**Problem requirements:** Copy out exactly the lines spanning the line with "Offene Weinbergs- und Kräuterwanderungen" to the line with "İzmir’de Noyanlar Rüzgârı: Yeni", inclusive, from the data underneath, with no pictures.

::: Entries provided :::

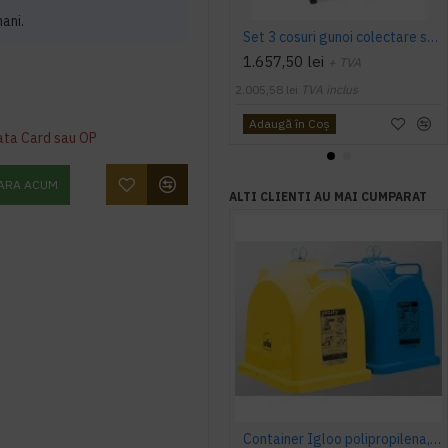
mani.
Set 3 cosuri gunoi colectare selectiva, Metal, 26 L/ Recipient
1.657,50 lei
+ TVA
2.005,58 lei
TVA inclus
Adaugă în Coş
ata Card sau OP
ARA ACUM
ALTI CLIENTI AU MAI CUMPARAT
Container Igloo polipropilena, volum 1.5mc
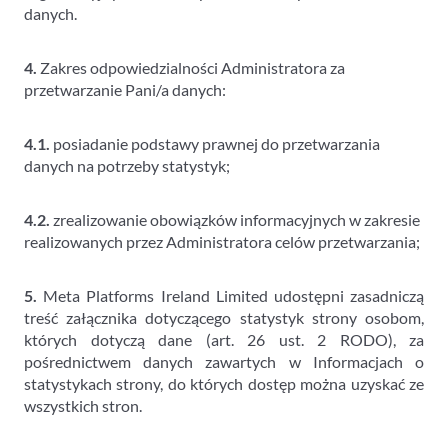
danych.
4.
Zakres odpowiedzialności Administratora za
przetwarzanie Pani/a danych:
4.1.
posiadanie podstawy prawnej do przetwarzania
danych na potrzeby statystyk;
4.2.
zrealizowanie obowiązków informacyjnych w zakresie
realizowanych przez Administratora celów przetwarzania;
5.
Meta Platforms Ireland Limited udostępni zasadniczą
treść załącznika dotyczącego statystyk strony osobom,
których dotyczą dane (art. 26 ust. 2 RODO), za
pośrednictwem danych zawartych w Informacjach o
statystykach strony, do których dostęp można uzyskać ze
wszystkich stron.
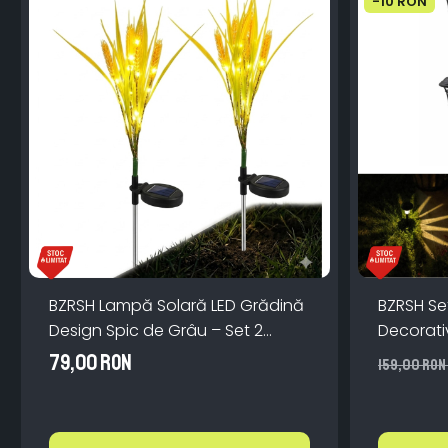
-10 RON
BZRSH Lampă Solară LED Grădină
BZRSH Se
Design Spic de Grâu – Set 2
Decorati
Bucăți, Lumină Caldă, 120 lm, 76
Lumină C
79,00 RON
159,00 RON
cm, Pornire Automată, Fără Cablu
Amurg, I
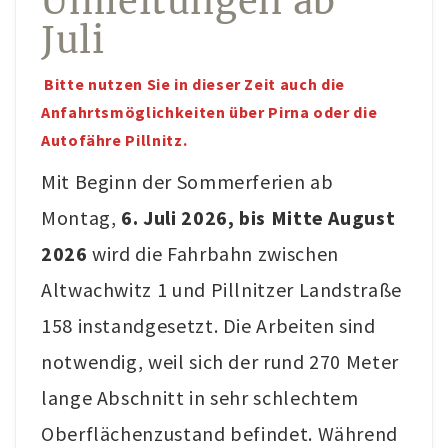
Umleitungen ab
Juli
Konto-Details
Bestellungen
Bitte nutzen Sie in dieser Zeit auch die
Versand & Lieferung
Anfahrtsmöglichkeiten über Pirna oder die
Autofähre Pillnitz.
Zahlungsmöglichkeiten
Mit Beginn der Sommerferien ab
Rückgabe & Umtausch
Montag,
6. Juli 2026, bis Mitte August
Widerrufsrecht
2026
wird die Fahrbahn zwischen
AGB
Altwachwitz 1 und Pillnitzer Landstraße
Datenschutzerklärung
158 instandgesetzt. Die Arbeiten sind
VERANSTALTUNGEN/KONZERTE
notwendig, weil sich der rund 270 Meter
Offene Weinbergs- und Kräuterwanderungen
lange Abschnitt in sehr schlechtem
individuell geplante Weinbergsführungen
Oberflächenzustand befindet. Während
Konzerte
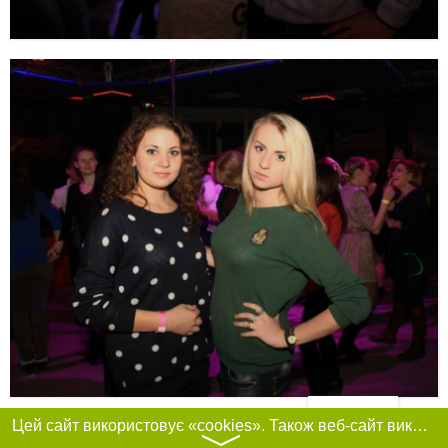
Фільтри
Цей сайт використовує «cookies». Також веб-сайт використовує інтернет-сервіс для збору технічних даних стосовно відвідувачів з метою отримання маркетингової та статистичної інформації. Умови обробки даних відвідувачів сайту див.
〉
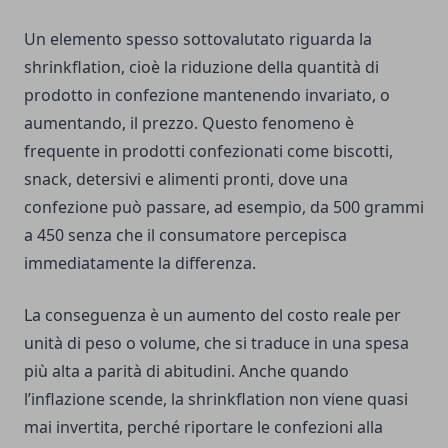
Un elemento spesso sottovalutato riguarda la
shrinkflation, cioè la riduzione della quantità di
prodotto in confezione mantenendo invariato, o
aumentando, il prezzo. Questo fenomeno è
frequente in prodotti confezionati come biscotti,
snack, detersivi e alimenti pronti, dove una
confezione può passare, ad esempio, da 500 grammi
a 450 senza che il consumatore percepisca
immediatamente la differenza.
La conseguenza è un aumento del costo reale per
unità di peso o volume, che si traduce in una spesa
più alta a parità di abitudini. Anche quando
l’inflazione scende, la shrinkflation non viene quasi
mai invertita, perché riportare le confezioni alla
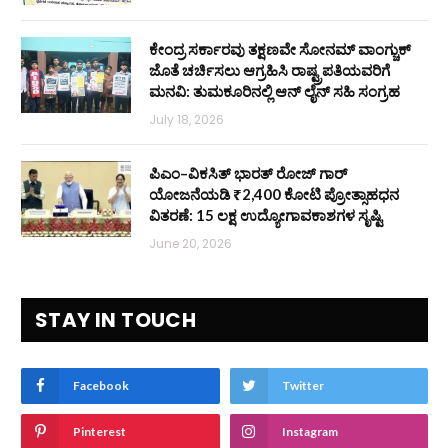
ಕೇಂದ್ರ ಸರ್ಕಾರವು ತಕ್ಷಣವೇ ಸೋನಮ್ ವಾಂಗ್ಚುಕ್
ಜೊತೆ ಚರ್ಚಿಸಲು ಆಗ್ರಹಿಸಿ ರಾಷ್ಟ್ರಪತಿಯವರಿಗೆ
ಮನವಿ: ತುಮಕೂರಿನಲ್ಲಿ ಆನ್‌ ಲೈನ್ ಸಹಿ ಸಂಗ್ರಹ
July 18, 2026
ಪಿಎಂ–ವಿಕಸಿತ್ ಭಾರತ್ ರೋಜ್‌ ಗಾರ್
ಯೋಜನೆಯಡಿ ₹2,400 ಕೋಟಿ ಪ್ರೋತ್ಸಾಹಧನ
ವಿತರಣೆ: 15 ಲಕ್ಷ ಉದ್ಯೋಗಾವಕಾಶಗಳ ಸೃಷ್ಟಿ
June 20, 2026
STAY IN TOUCH
Facebook
Twitter
Pinterest
Instagram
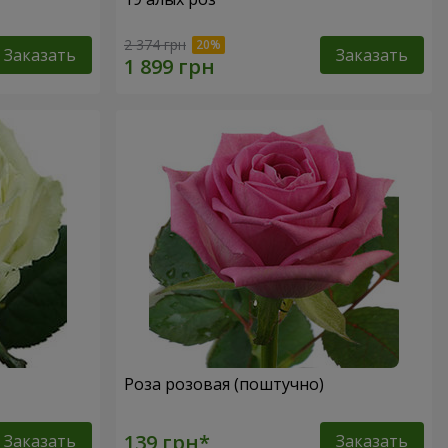
2 374 грн
Заказать
Заказать
Роза розовая (поштучно)
Заказать
Заказать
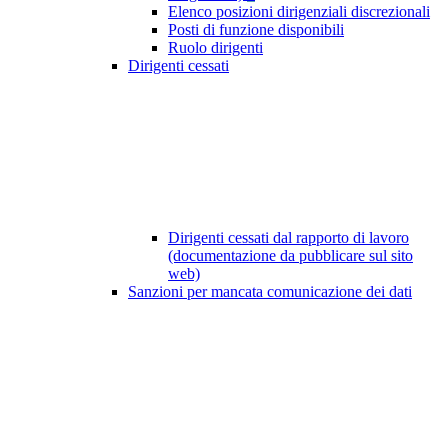
Elenco posizioni dirigenziali discrezionali
Posti di funzione disponibili
Ruolo dirigenti
Dirigenti cessati
Dirigenti cessati dal rapporto di lavoro
(documentazione da pubblicare sul sito
web)
Sanzioni per mancata comunicazione dei dati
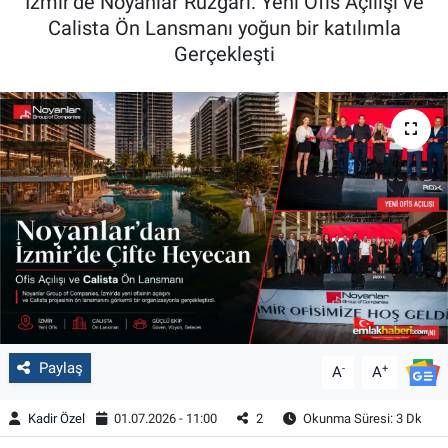
İzmir’de Noyanlar Rüzgârı: Yeni Ofis Açılışı ve
Calista Ön Lansmanı yoğun bir katılımla
Gerçekleşti
Paylaş
-
+
A
A
Kadir Özel
01.07.2026 - 11:00
2
Okunma Süresi: 3 Dk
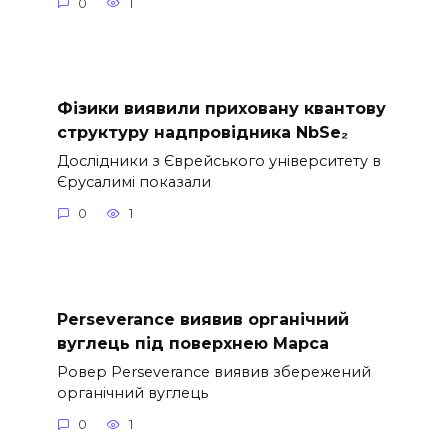
0
1
Фізики виявили приховану квантову
структуру надпровідника NbSe₂
Дослідники з Єврейського університету в
Єрусалимі показали
0
1
Perseverance виявив органічний
вуглець під поверхнею Марса
Ровер Perseverance виявив збережений
органічний вуглець
0
1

:::

**Answer to this task:**
Offene Weinbergs- und Kräuterwanderungen
lange Abschnitt in sehr schlechtem
individuell geplante Weinbergsführungen
Oberflächenzustand befindet. Während
Konzerte
Фільтри
Цей сайт використовує «cookies». Також веб-сайт використовує інтернет-сервіс для збору технічних даних стосовно відвідувачів з метою отримання маркетингової та статистичної інформації. Умови обробки даних відвідувачів сайту див.
〉
Un elemento spesso sottovalutato riguarda la
shrinkflation, cioè la riduzione della quantità di
prodotto in confezione mantenendo invariato, o
aumentando, il prezzo. Questo fenomeno è
frequente in prodotti confezionati come biscotti,
snack, detersivi e alimenti pronti, dove una
confezione può passare, ad esempio, da 500 grammi
a 450 senza che il consumatore percepisca
immediatamente la differenza.
La conseguenza è un aumento del costo reale per
unità di peso o volume, che si traduce in una spesa
più alta a parità di abitudini. Anche quando
l’inflazione scende, la shrinkflation non viene quasi
mai invertita, perché riportare le confezioni alla
ಕೇಂದ್ರ ಸರ್ಕಾರವು ತಕ್ಷಣವೇ ಸೋನಮ್ ವಾಂಗ್ಚುಕ್
ಜೊತೆ ಚರ್ಚಿಸಲು ಆಗ್ರಹಿಸಿ ರಾಷ್ಟ್ರಪತಿಯವರಿಗೆ
ಮನವಿ: ತುಮಕೂರಿನಲ್ಲಿ ಆನ್‌ ಲೈನ್ ಸಹಿ ಸಂಗ್ರಹ
July 18, 2026
ಪಿಎಂ–ವಿಕಸಿತ್ ಭಾರತ್ ರೋಜ್‌ ಗಾರ್
ಯೋಜನೆಯಡಿ ₹2,400 ಕೋಟಿ ಪ್ರೋತ್ಸಾಹಧನ
ವಿತರಣೆ: 15 ಲಕ್ಷ ಉದ್ಯೋಗಾವಕಾಶಗಳ ಸೃಷ್ಟಿ
June 20, 2026
STAY IN TOUCH
Facebook
Twitter
Pinterest
Instagram
2 374 грн
Заказать
Заказать
Роза розовая (поштучно)
Заказать
Заказать
Elenco posizioni dirigenziali discrezionali
Posti di funzione disponibili
Ruolo dirigenti
Dirigenti cessati
Dirigenti cessati dal rapporto di lavoro
(documentazione da pubblicare sul sito
web)
Sanzioni per mancata comunicazione dei dati
İzmir’de Noyanlar Rüzgârı: Yeni Ofis Açılışı ve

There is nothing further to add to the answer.